As a citizen of USA , you are setting a bad precedent if you don't fight against the violation of your rights. It's not whether you love it or you hate it. It's a necessity. 20 years down the line, if history repeats with your son would you advice him to take it lying down or stand straight and fight? Why do you want joint custody? Is taking care of your son too much for you?

Whenever I read your posts, I get the feeling you feel you are doing the world a favor by your compassion and non-confrontation. Well, I hate to break it to you buddy, but the world sees it as your weakness. If you can't stand up for yourself, you can't stand up for your boy. Think about it.


----------



## 3putt (Dec 3, 2012)

Rusty, imagine for a moment that this isn't your situation, but your son's 25 years from now. What would you advise him to do?


----------



## Squeakr (May 1, 2013)

You need to pursue this if for nothing else the legal violations that took place and think not about whom is involved. If she and whomever else were able to do this and get away with it, how many other times will they do this in the future or have they done this in the past possibly? The employer need to be aware of the violations and held accountable for them as this is the only way that they will put in the correct procedures to insure it doesn't happen again. What kind of morals and values do the people that are trusted with the power over these confidential records exhibit if they are willing to go to such extremes, and where does it stop for them?

Think of it as if you were applying for a job, school, or something very important to you and your future, and your medical records were just freely released. You would feel violated and want your rights protected to the extent of the law for that sole reason and not vengeance on someone necessarily for having procured or provided them but more the fact that you were violated?

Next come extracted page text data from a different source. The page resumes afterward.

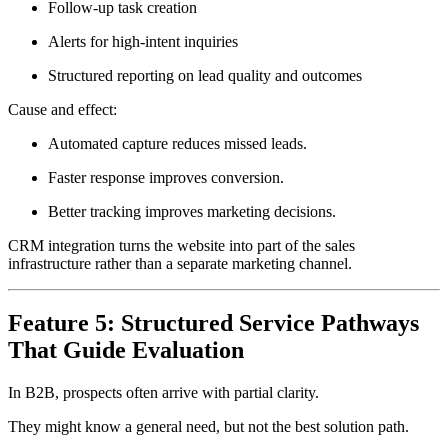
Follow-up task creation
Alerts for high-intent inquiries
Structured reporting on lead quality and outcomes
Cause and effect:
Automated capture reduces missed leads.
Faster response improves conversion.
Better tracking improves marketing decisions.
CRM integration turns the website into part of the sales
infrastructure rather than a separate marketing channel.
Feature 5: Structured Service Pathways
That Guide Evaluation
In B2B, prospects often arrive with partial clarity.
They might know a general need, but not the best solution path.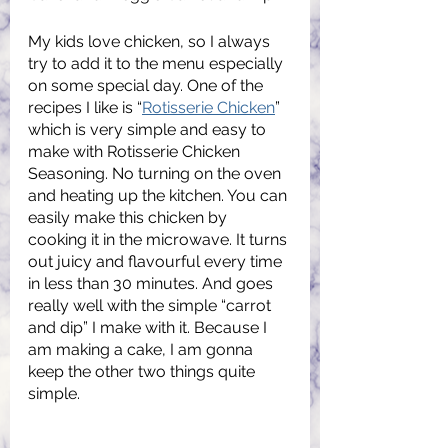
My kids love chicken, so I always 
try to add it to the menu especially 
on some special day. One of the 
recipes I like is “
Rotisserie Chicken
” 
which is very simple and easy to 
make with Rotisserie Chicken 
Seasoning. No turning on the oven 
and heating up the kitchen. You can 
easily make this chicken by 
cooking it in the microwave. It turns 
out juicy and flavourful every time 
in less than 30 minutes. And goes 
really well with the simple “carrot 
and dip” I make with it. Because I 
am making a cake, I am gonna 
keep the other two things quite 
simple. 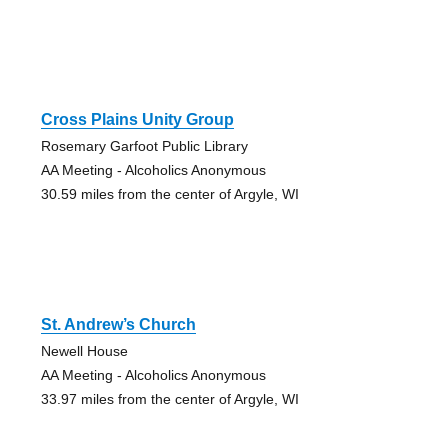
Cross Plains Unity Group
Rosemary Garfoot Public Library
AA Meeting - Alcoholics Anonymous
30.59 miles from the center of Argyle, WI
St. Andrew’s Church
Newell House
AA Meeting - Alcoholics Anonymous
33.97 miles from the center of Argyle, WI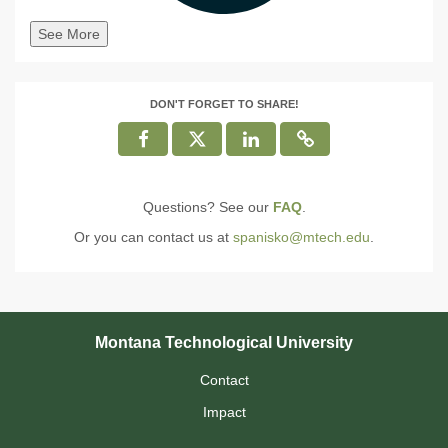
See More
DON'T FORGET TO SHARE!
Questions? See our
FAQ
.
Or you can contact us at
spanisko@mtech.edu
.
Montana Technological University
Contact
Impact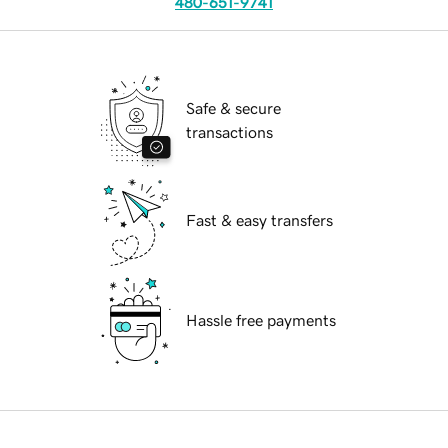
480-651-9741
Safe & secure
transactions
Fast & easy transfers
Hassle free payments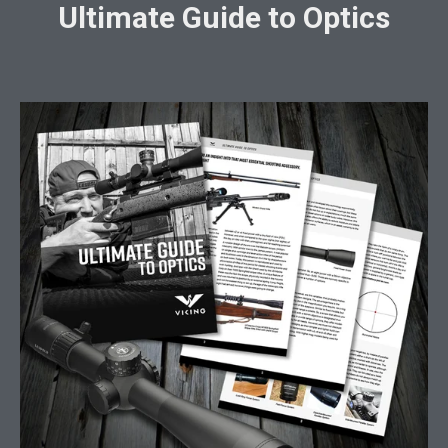
Ultimate Guide to Optics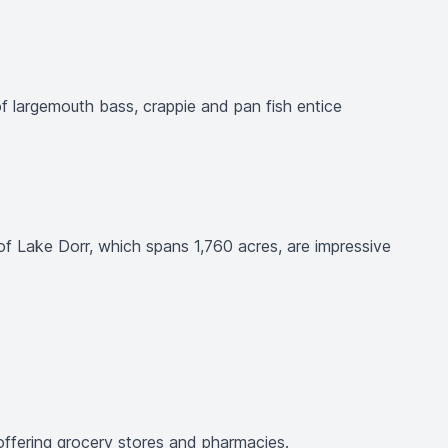
of largemouth bass, crappie and pan fish entice
of Lake Dorr, which spans 1,760 acres, are impressive
, offering grocery stores and pharmacies.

Would you want this happening to your friends or other members of your family. Ask yourself, if you don't stop it now, where and when will it stop and at what cost. Who's to say that they haven't done this many times over and are saving and storing those records somewhere?


----------



## Thorburn (Nov 23, 2011)

So my ex stole my medical records and turned them into court and used them against me in our custody battle.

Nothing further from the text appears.